## TASK DETAILS
With no images included, output each entry below exactly as it appears.

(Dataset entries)
§ §
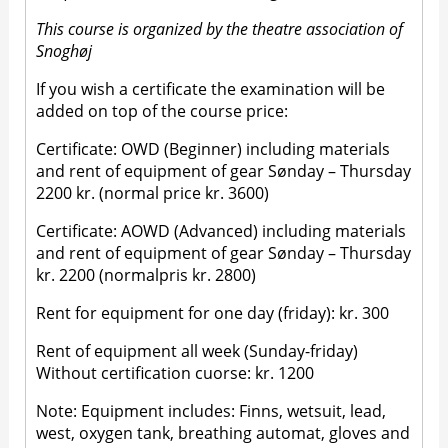
This course is organized by the theatre association of
Snoghøj
If you wish a certificate the examination will be
added on top of the course price:
Certificate: OWD (Beginner) including materials
and rent of equipment of gear Sønday – Thursday
2200 kr. (normal price kr. 3600)
Certificate: AOWD (Advanced) including materials
and rent of equipment of gear Sønday – Thursday
kr. 2200 (normalpris kr. 2800)
Rent for equipment for one day (friday): kr. 300
Rent of equipment all week (Sunday-friday)
Without certification cuorse: kr. 1200
Note: Equipment includes: Finns, wetsuit, lead,
west, oxygen tank, breathing automat, gloves and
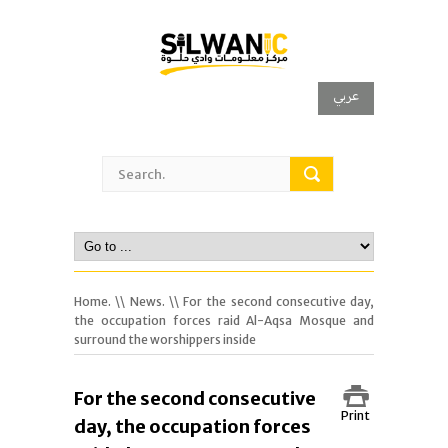
عربي
Home.
\\
News.
\\ For the second consecutive day,
the occupation forces raid Al-Aqsa Mosque and
surround the worshippers inside
For the second consecutive
Print
day, the occupation forces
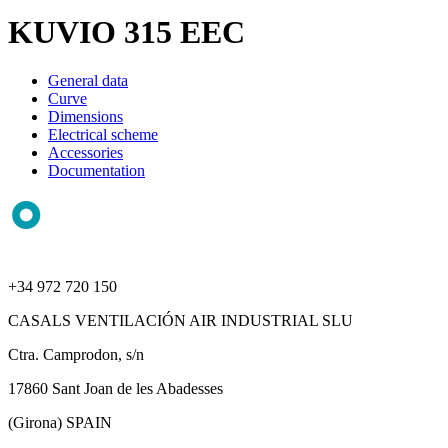
KUVIO 315 EEC
General data
Curve
Dimensions
Electrical scheme
Accessories
Documentation
+34 972 720 150
CASALS VENTILACIÓN AIR INDUSTRIAL SLU
Ctra. Camprodon, s/n
17860 Sant Joan de les Abadesses
(Girona) SPAIN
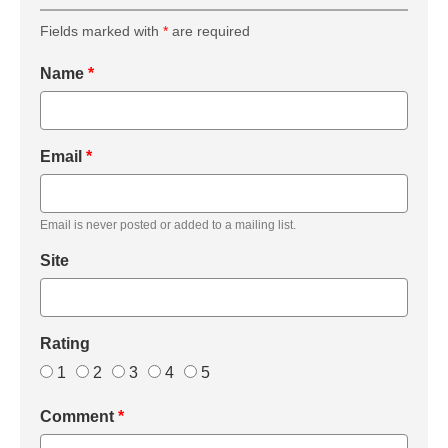
Fields marked with
*
are required
Name
*
Email
*
Email is never posted or added to a mailing list.
Site
Rating
1
2
3
4
5
Comment
*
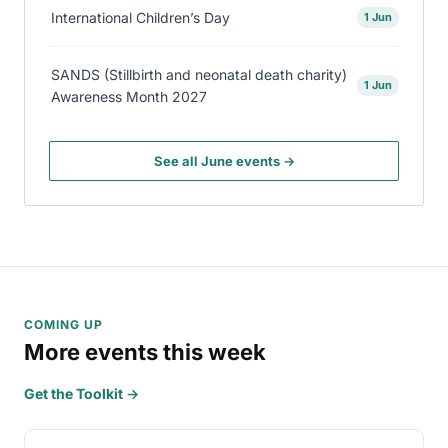
International Children’s Day
1 Jun
SANDS (Stillbirth and neonatal death charity)
1 Jun
Awareness Month 2027
See all June events →
COMING UP
More events this week
Get the Toolkit →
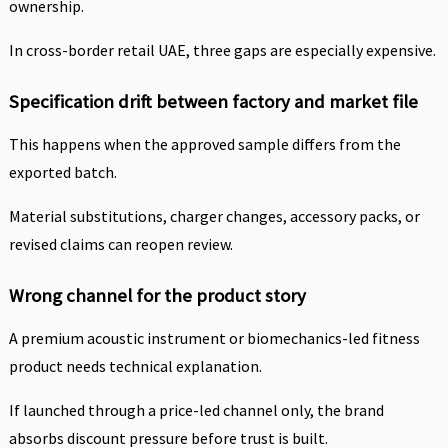
ownership.
In cross-border retail UAE, three gaps are especially expensive.
Specification drift between factory and market file
This happens when the approved sample differs from the
exported batch.
Material substitutions, charger changes, accessory packs, or
revised claims can reopen review.
Wrong channel for the product story
A premium acoustic instrument or biomechanics-led fitness
product needs technical explanation.
If launched through a price-led channel only, the brand
absorbs discount pressure before trust is built.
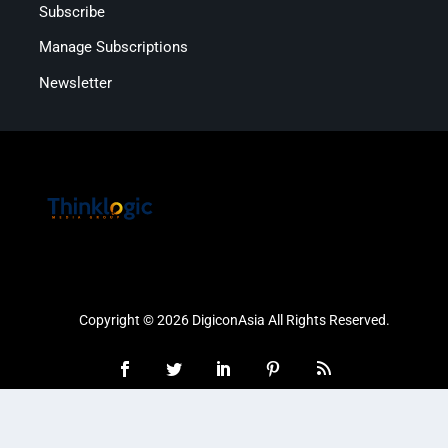
Subscribe
Manage Subscriptions
Newsletter
Copyright © 2026 DigiconAsia All Rights Reserved.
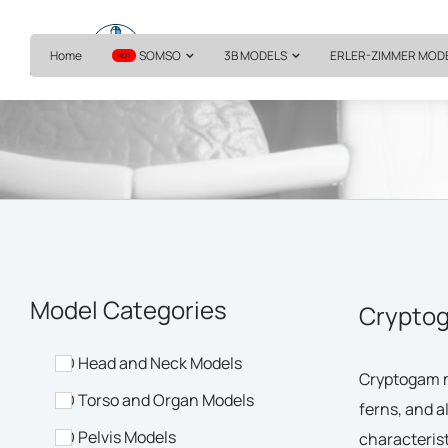
Home
SOMSO
3B MODELS
ERLER-ZIMMER MOD
HOT
Model Categories
Cryptog
3D Head and Neck Models
Cryptogam m
3D Torso and Organ Models
ferns, and a
3D Pelvis Models
characterist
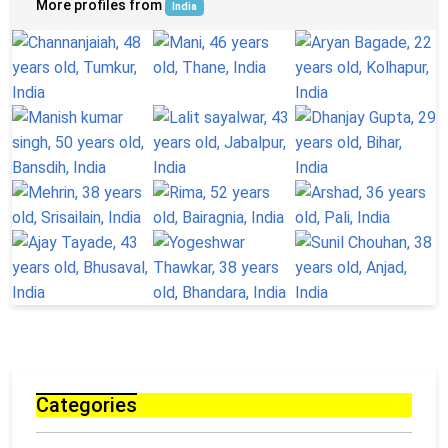
More profiles from
India
Categories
§ §
## EXERCISE RESULT
This course is organized by the theatre association of
Snoghøj
If you wish a certificate the examination will be
added on top of the course price:
Certificate: OWD (Beginner) including materials
and rent of equipment of gear Sønday – Thursday
2200 kr. (normal price kr. 3600)
Certificate: AOWD (Advanced) including materials
and rent of equipment of gear Sønday – Thursday
kr. 2200 (normalpris kr. 2800)
Rent for equipment for one day (friday): kr. 300
Rent of equipment all week (Sunday-friday)
Without certification cuorse: kr. 1200
Note: Equipment includes: Finns, wetsuit, lead,
west, oxygen tank, breathing automat, gloves and
عربي
Home.
\\
News.
\\ For the second consecutive day,
the occupation forces raid Al-Aqsa Mosque and
surround the worshippers inside
For the second consecutive
Print
day, the occupation forces
KUVIO 315 EEC
General data
Curve
Dimensions
Electrical scheme
Accessories
Documentation
+34 972 720 150
CASALS VENTILACIÓN AIR INDUSTRIAL SLU
Ctra. Camprodon, s/n
17860 Sant Joan de les Abadesses
(Girona) SPAIN
Fields marked with
*
are required
Name
*
Email
*
Email is never posted or added to a mailing list.
Site
Rating
1
2
3
4
5
Comment
*
International Children’s Day
1 Jun
SANDS (Stillbirth and neonatal death charity)
1 Jun
Awareness Month 2027
See all June events →
COMING UP
More events this week
Get the Toolkit →
ownership.
In cross-border retail UAE, three gaps are especially expensive.
Specification drift between factory and market file
This happens when the approved sample differs from the
exported batch.
Material substitutions, charger changes, accessory packs, or
revised claims can reopen review.
Wrong channel for the product story
A premium acoustic instrument or biomechanics-led fitness
product needs technical explanation.
If launched through a price-led channel only, the brand
absorbs discount pressure before trust is built.
Subscribe
Manage Subscriptions
Newsletter
Copyright © 2026 DigiconAsia All Rights Reserved.
Home
SOMSO
3B MODELS
ERLER-ZIMMER MOD
HOT
Model Categories
Cryptog
3D Head and Neck Models
Cryptogam m
3D Torso and Organ Models
ferns, and a
3D Pelvis Models
characterist
More profiles from
India
Categories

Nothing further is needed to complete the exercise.